# THE RECORDS

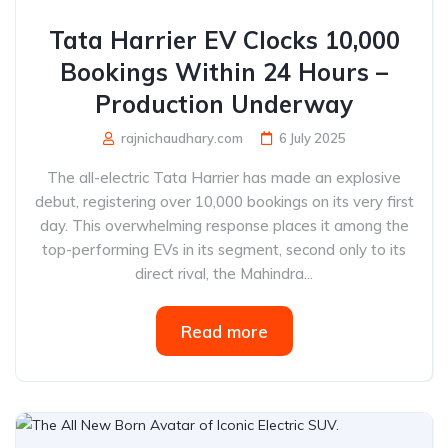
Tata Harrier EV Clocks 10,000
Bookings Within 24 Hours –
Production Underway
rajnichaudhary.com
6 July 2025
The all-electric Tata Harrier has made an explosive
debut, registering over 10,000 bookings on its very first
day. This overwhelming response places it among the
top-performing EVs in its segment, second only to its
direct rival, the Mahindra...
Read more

--

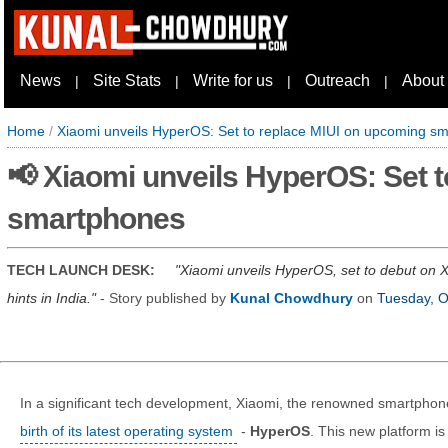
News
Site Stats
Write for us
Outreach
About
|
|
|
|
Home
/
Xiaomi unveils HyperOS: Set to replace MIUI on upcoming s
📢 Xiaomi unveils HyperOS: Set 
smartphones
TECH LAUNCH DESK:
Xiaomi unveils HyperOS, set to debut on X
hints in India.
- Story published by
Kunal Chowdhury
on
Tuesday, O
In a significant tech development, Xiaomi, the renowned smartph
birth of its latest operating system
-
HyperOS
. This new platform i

...

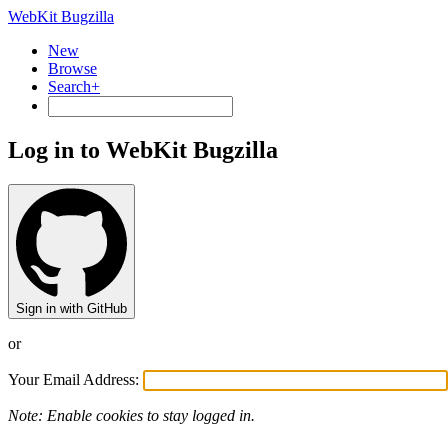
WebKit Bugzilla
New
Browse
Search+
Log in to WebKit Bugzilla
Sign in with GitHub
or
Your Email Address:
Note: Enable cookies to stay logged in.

# HOW TO COMPLETE THIS TASK
Bring together all lines of the entries above in which the string "HyperOS" occurs.

# EXPECTED OUTPUT
Xiaomi unveils HyperOS: Set to replace MIUI on upcoming s
📢 Xiaomi unveils HyperOS: Set 
Xiaomi unveils HyperOS, set to debut on X
HyperOS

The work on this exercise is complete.